ASSIGNED TASK ▸
All entries should be copied exactly; the pictures stay out.
----------
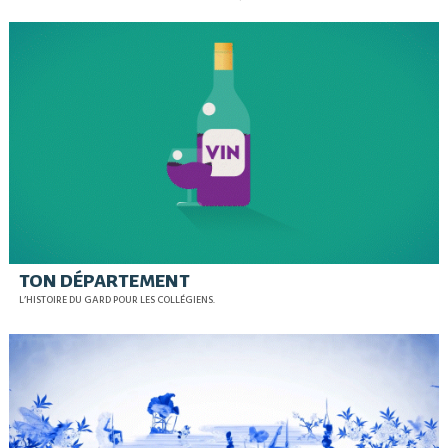
TON DÉPARTEMENT
L’HISTOIRE DU GARD POUR LES COLLÉGIENS.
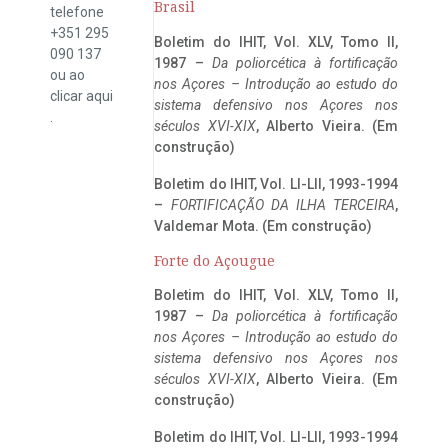
Brasil
telefone
+351 295
Boletim do IHIT, Vol. XLV, Tomo II,
090 137
1987 –
Da poliorcética à fortificação
ou ao
nos Açores – Introdução ao estudo do
clicar
aqui
sistema defensivo nos Açores nos
.
séculos XVI-XIX
, Alberto Vieira. (Em
construção)
Boletim do IHIT, Vol. LI-LII, 1993-1994
–
FORTIFICAÇÃO DA ILHA TERCEIRA
,
Valdemar Mota. (Em construção)
Forte do Açougue
Boletim do IHIT, Vol. XLV, Tomo II,
1987 –
Da poliorcética à fortificação
nos Açores – Introdução ao estudo do
sistema defensivo nos Açores nos
séculos XVI-XIX
, Alberto Vieira. (Em
construção)
Boletim do IHIT, Vol. LI-LII, 1993-1994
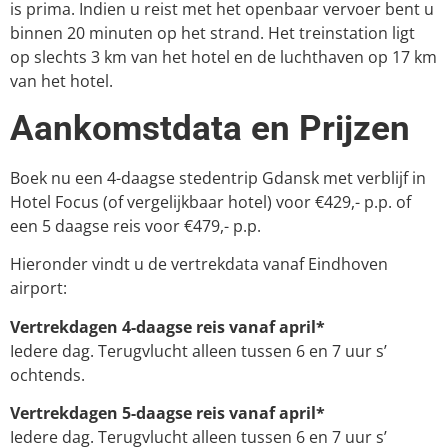
is prima. Indien u reist met het openbaar vervoer bent u
binnen 20 minuten op het strand. Het treinstation ligt
op slechts 3 km van het hotel en de luchthaven op 17 km
van het hotel.
Aankomstdata en Prijzen
Boek nu een 4-daagse stedentrip Gdansk met verblijf in
Hotel Focus (of vergelijkbaar hotel) voor €429,- p.p. of
een 5 daagse reis voor €479,- p.p.
Hieronder vindt u de vertrekdata vanaf Eindhoven
airport:
Vertrekdagen 4-daagse reis vanaf april*
Iedere dag. Terugvlucht alleen tussen 6 en 7 uur s’
ochtends.
Vertrekdagen 5-daagse reis vanaf april*
Iedere dag. Terugvlucht alleen tussen 6 en 7 uur s’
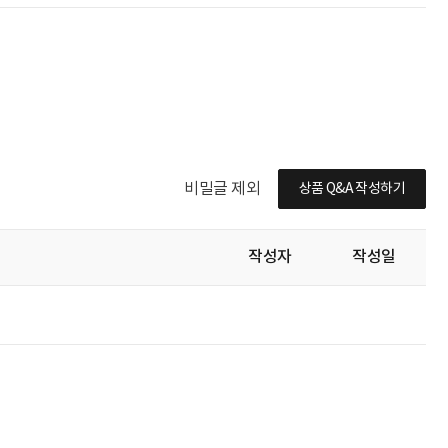
비밀글 제외
상품 Q&A 작성하기
작성자
작성일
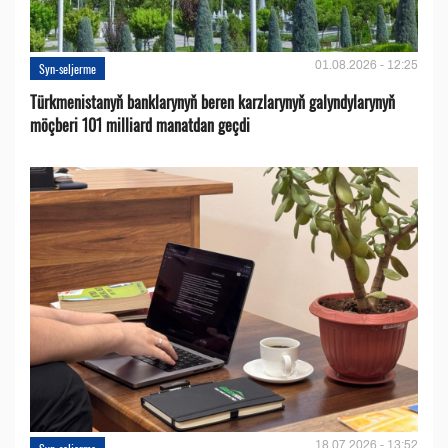
01.08.2026 - 12:25
Syn-seljerme
Türkmenistanyň banklarynyň beren karzlarynyň galyndylarynyň
möçberi 101 milliard manatdan geçdi
18.07.2026 - 13:52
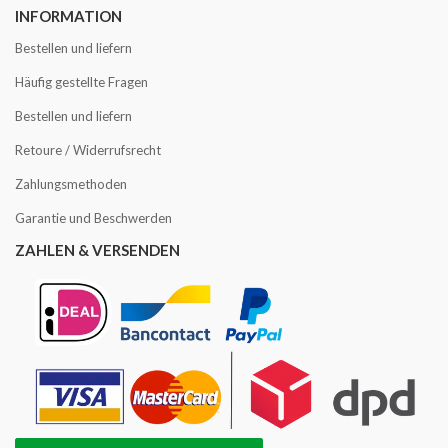
INFORMATION
Bestellen und liefern
Häufig gestellte Fragen
Bestellen und liefern
Retoure / Widerrufsrecht
Zahlungsmethoden
Garantie und Beschwerden
ZAHLEN & VERSENDEN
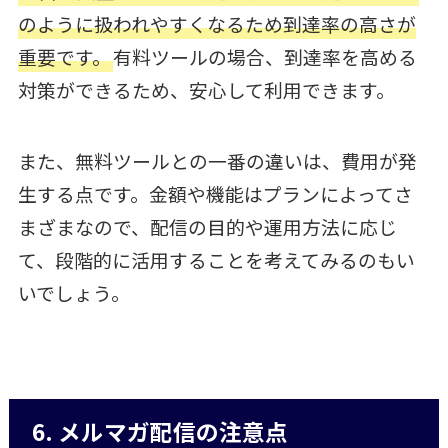
のように扱われやすくなるため到達率の高さが
重要です。
有料ツールの場合、到達率を高める
対策ができるため、安心して利用できます。
また、無料ツールとの一番の違いは、費用が発
生する点です。金額や機能はプランによってさ
まざまなので、配信の目的や運用方法に応じ
て、段階的に活用することを考えてみるのもい
いでしょう。
6. メルマガ配信の注意点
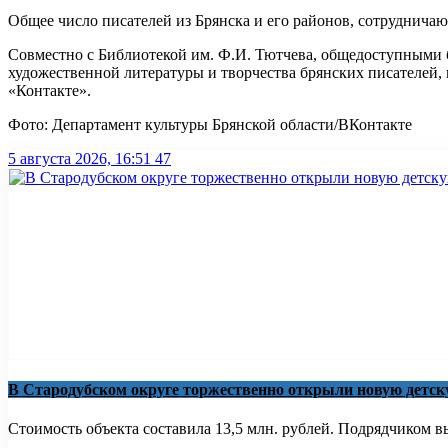
Общее число писателей из Брянска и его районов, сотрудничаю
Совместно с Библиотекой им. Ф.И. Тютчева, общедоступными б
художественной литературы и творчества брянских писателей, 
«Контакте».
Фото: Департамент культуры Брянской области/ВКонтакте
5 августа 2026, 16:51
47
В Стародубском округе торжественно открыли новую детс
Стоимость объекта составила 13,5 млн. рублей. Подрядчиком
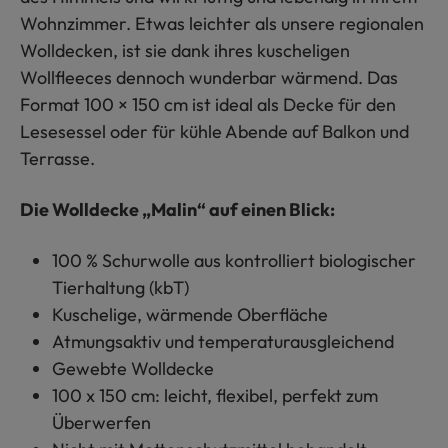
Wohnzimmer. Etwas leichter als unsere regionalen
Wolldecken, ist sie dank ihres kuscheligen
Wollfleeces dennoch wunderbar wärmend. Das
Format 100 × 150 cm ist ideal als Decke für den
Lesesessel oder für kühle Abende auf Balkon und
Terrasse.
Die Wolldecke „Malin“ auf einen Blick:
100 % Schurwolle aus kontrolliert biologischer
Tierhaltung (kbT)
Kuschelige, wärmende Oberfläche
Atmungsaktiv und temperaturausgleichend
Gewebte Wolldecke
100 x 150 cm: leicht, flexibel, perfekt zum
Überwerfen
----------
RESPONSE ▸
TON DÉPARTEMENT
L’HISTOIRE DU GARD POUR LES COLLÉGIENS.
Brasil
telefone
+351 295
Boletim do IHIT, Vol. XLV, Tomo II,
090 137
1987 –
Da poliorcética à fortificação
ou ao
nos Açores – Introdução ao estudo do
clicar
aqui
sistema defensivo nos Açores nos
.
séculos XVI-XIX
, Alberto Vieira. (Em
construção)
Boletim do IHIT, Vol. LI-LII, 1993-1994
–
FORTIFICAÇÃO DA ILHA TERCEIRA
,
Valdemar Mota. (Em construção)
Forte do Açougue
Boletim do IHIT, Vol. XLV, Tomo II,
1987 –
Da poliorcética à fortificação
nos Açores – Introdução ao estudo do
sistema defensivo nos Açores nos
séculos XVI-XIX
, Alberto Vieira. (Em
construção)
Boletim do IHIT, Vol. LI-LII, 1993-1994
is prima. Indien u reist met het openbaar vervoer bent u
binnen 20 minuten op het strand. Het treinstation ligt
op slechts 3 km van het hotel en de luchthaven op 17 km
van het hotel.
Aankomstdata en Prijzen
Boek nu een 4-daagse stedentrip Gdansk met verblijf in
Hotel Focus (of vergelijkbaar hotel) voor €429,- p.p. of
een 5 daagse reis voor €479,- p.p.
Hieronder vindt u de vertrekdata vanaf Eindhoven
airport:
Vertrekdagen 4-daagse reis vanaf april*
Iedere dag. Terugvlucht alleen tussen 6 en 7 uur s’
ochtends.
Vertrekdagen 5-daagse reis vanaf april*
Iedere dag. Terugvlucht alleen tussen 6 en 7 uur s’
비밀글 제외
상품 Q&A 작성하기
작성자
작성일
01.08.2026 - 12:25
Syn-seljerme
Türkmenistanyň banklarynyň beren karzlarynyň galyndylarynyň
möçberi 101 milliard manatdan geçdi
18.07.2026 - 13:52
INFORMATION
Bestellen und liefern
Häufig gestellte Fragen
Bestellen und liefern
Retoure / Widerrufsrecht
Zahlungsmethoden
Garantie und Beschwerden
ZAHLEN & VERSENDEN
のように扱われやすくなるため到達率の高さが
重要です。
有料ツールの場合、到達率を高める
対策ができるため、安心して利用できます。
また、無料ツールとの一番の違いは、費用が発
生する点です。金額や機能はプランによってさ
まざまなので、配信の目的や運用方法に応じ
て、段階的に活用することを考えてみるのもい
いでしょう。
6. メルマガ配信の注意点
Общее число писателей из Брянска и его районов, сотрудничаю
Совместно с Библиотекой им. Ф.И. Тютчева, общедоступными б
художественной литературы и творчества брянских писателей, 
«Контакте».
Фото: Департамент культуры Брянской области/ВКонтакте
5 августа 2026, 16:51
47
В Стародубском округе торжественно открыли новую детс
Стоимость объекта составила 13,5 млн. рублей. Подрядчиком
Wohnzimmer. Etwas leichter als unsere regionalen
Wolldecken, ist sie dank ihres kuscheligen
Wollfleeces dennoch wunderbar wärmend. Das
Format 100 × 150 cm ist ideal als Decke für den
Lesesessel oder für kühle Abende auf Balkon und
Terrasse.
Die Wolldecke „Malin“ auf einen Blick:
100 % Schurwolle aus kontrolliert biologischer
Tierhaltung (kbT)
Kuschelige, wärmende Oberfläche
Atmungsaktiv und temperaturausgleichend
Gewebte Wolldecke
100 x 150 cm: leicht, flexibel, perfekt zum
Überwerfen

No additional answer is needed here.